⟨

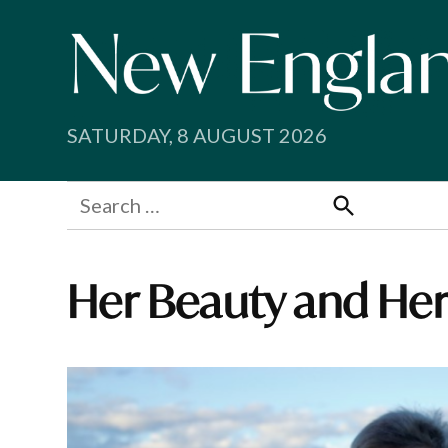
Skip
to
content
SATURDAY, 8 AUGUST 2026
Search
for:
Search
Her Beauty and Her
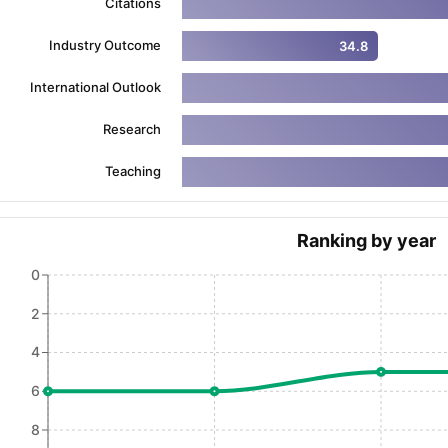
Citations
Industry Outcome
34.8
ng Task 1 & Task 2
Exams for Study Abroad
GRE 2024 Preparation Ti
International Outlook
 Academic Speaking (Sets 1-3)
IELTS Sample Papers Academic Readi
Research
Teaching
Ranking by year
0
2
4
6
8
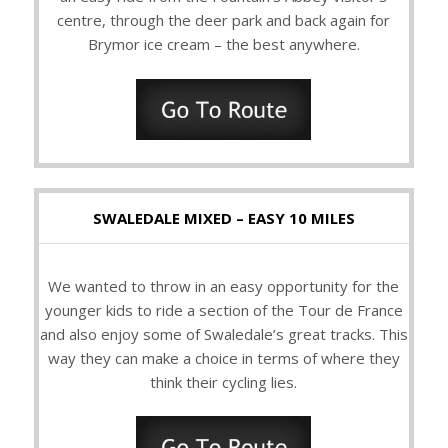
centre, through the deer park and back again for
Brymor ice cream – the best anywhere.
SWALEDALE MIXED – EASY 10 MILES
We wanted to throw in an easy opportunity for the
younger kids to ride a section of the Tour de France
and also enjoy some of Swaledale’s great tracks. This
way they can make a choice in terms of where they
think their cycling lies.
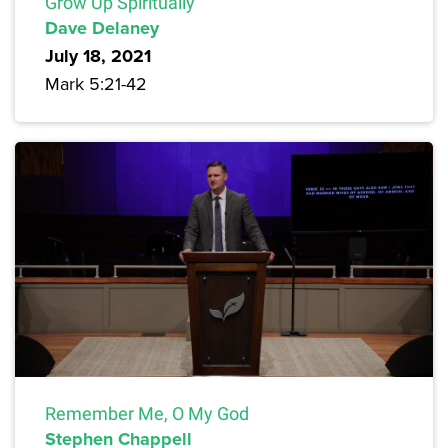
Grow Up Spiritually
Dave Delaney
July 18, 2021
Mark 5:21-42
Remember Me, O My God
Stephen Chappell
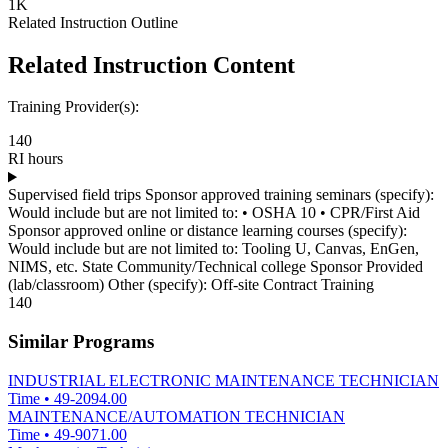
1K
Related Instruction Outline
Related Instruction Content
Training Provider(s):
140
RI hours
Supervised field trips Sponsor approved training seminars (specify):
Would include but are not limited to: • OSHA 10 • CPR/First Aid
Sponsor approved online or distance learning courses (specify):
Would include but are not limited to: Tooling U, Canvas, EnGen,
NIMS, etc. State Community/Technical college Sponsor Provided
(lab/classroom) Other (specify): Off-site Contract Training
140
Similar Programs
INDUSTRIAL ELECTRONIC MAINTENANCE TECHNICIAN
Time
•
49-2094.00
MAINTENANCE/AUTOMATION TECHNICIAN
Time
•
49-9071.00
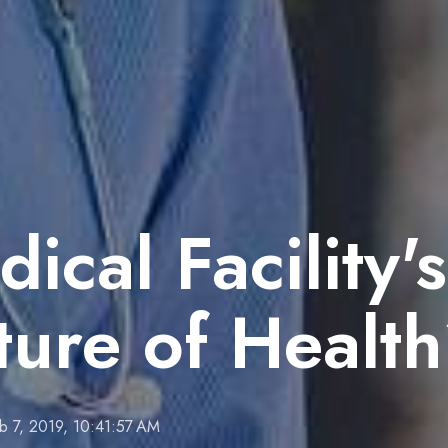
ical Facility's
cture of Healt
b 7, 2019, 10:41:57 AM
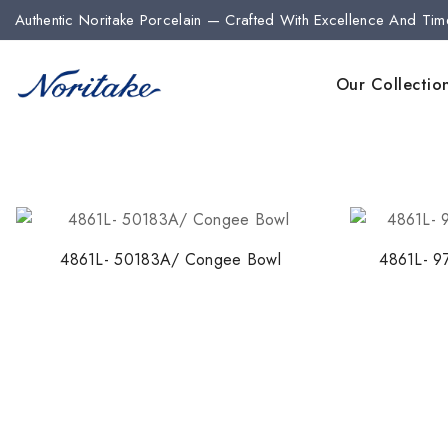
Authentic Noritake Porcelain — Crafted With Excellence And Tim
Our Collectio
4861L- 50183A/ Congee Bowl
4861L- 9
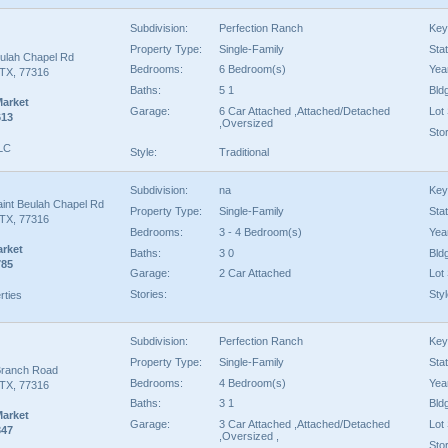
Subdivision:
Perfection Ranch
Key
Property Type:
Single-Family
Sta
eulah Chapel Rd
Bedrooms:
6 Bedroom(s)
Year
TX, 77316
Baths:
5 1
Bld
Market
Garage:
6 Car Attached ,Attached/Detached
Lot 
613
,Oversized
Stor
LLC
Style:
Traditional
Subdivision:
na
Key
aint Beulah Chapel Rd
Property Type:
Single-Family
Sta
TX, 77316
Bedrooms:
3 - 4 Bedroom(s)
Year
arket
Baths:
3 0
Bld
785
Garage:
2 Car Attached
Lot 
Stories:
Styl
rties
Subdivision:
Perfection Ranch
Key
Property Type:
Single-Family
Sta
Branch Road
Bedrooms:
4 Bedroom(s)
Year
TX, 77316
Baths:
3 1
Bld
Market
Garage:
3 Car Attached ,Attached/Detached
Lot 
347
,Oversized ,
Stor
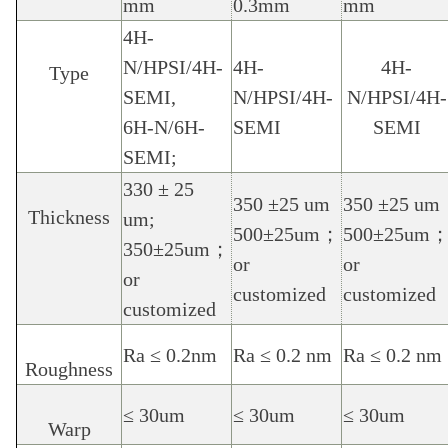
mm
0.3mm
mm
4H-
N/HPSI/4H-
4H-
4H-
Type
SEMI,
N/HPSI/4H-
N/HPSI/4H-
6H-N/6H-
SEMI
SEMI
SEMI;
330 ± 25
350 ±25 um
350 ±25 um
Thickness
um;
500
±
25um
；
500
±
25um
350
±
25um
；
or
or
or
customized
customized
customized
Ra ≤ 0.2nm
Ra ≤ 0.2 nm
Ra ≤ 0.2 nm
Roughness
≤ 30um
≤ 30um
≤ 30um
Warp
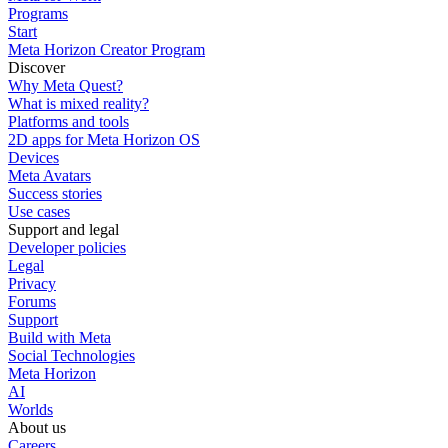
Programs
Start
Meta Horizon Creator Program
Discover
Why Meta Quest?
What is mixed reality?
Platforms and tools
2D apps for Meta Horizon OS
Devices
Meta Avatars
Success stories
Use cases
Support and legal
Developer policies
Legal
Privacy
Forums
Support
Build with Meta
Social Technologies
Meta Horizon
AI
Worlds
About us
Careers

⟩

§ YOUR TASK:
The reply should hold only the lines of the listing above starting at the line containing "Related Instruction Outline" and ending at the line containing "Sponsor approved online", exactly as written.

§ RESULT OF THE TASK:
Related Instruction Outline
Related Instruction Content
Training Provider(s):
140
RI hours
Supervised field trips Sponsor approved training seminars (specify):
Would include but are not limited to: • OSHA 10 • CPR/First Aid
Sponsor approved online or distance learning courses (specify):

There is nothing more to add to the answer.